== WHAT YOU SHOULD DO ==
Pictures do not belong in the copy, so please give every entry below again exactly.

Stored entries
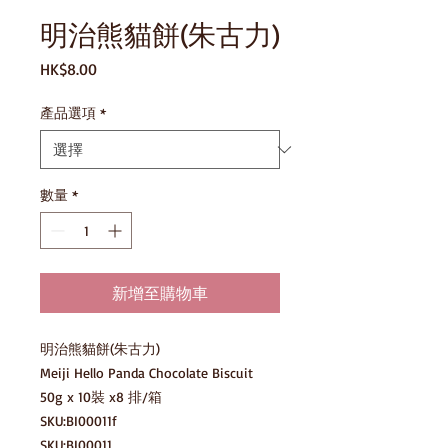
明治熊貓餅(朱古力)
價
HK$8.00
格
產品選項
*
數量
*
新增至購物車
明治熊貓餅(朱古力)

Meiji Hello Panda Chocolate Biscuit

50g x 10裝 x8 排/箱

SKU:BI00011f

SKU:BI00011
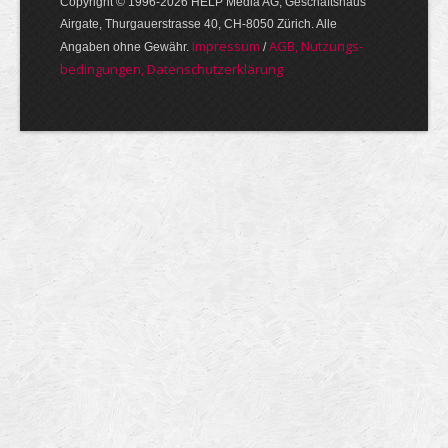
Copyright © 1996-2026 HELP Media AG, Geschäftshaus
Airgate, Thurgauer­strasse 40, CH-8050 Zürich. Alle
Im­pres­sum
AGB, Nut­zungs­
Angaben ohne Gewähr.
/
bedin­gungen, Daten­schutz­er­klärung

== EXERCISE ANSWER ==
明治熊貓餅(朱古力)
價
HK$8.00
格
產品選項
*
數量
*
新增至購物車
明治熊貓餅(朱古力)

Meiji Hello Panda Chocolate Biscuit

50g x 10裝 x8 排/箱

SKU:BI00011f

SKU:BI00011
Copyright © 1996-2026 HELP Media AG, Geschäftshaus
Airgate, Thurgauer­strasse 40, CH-8050 Zürich. Alle
Im­pres­sum
AGB, Nut­zungs­
Angaben ohne Gewähr.
/
bedin­gungen, Daten­schutz­er­klärung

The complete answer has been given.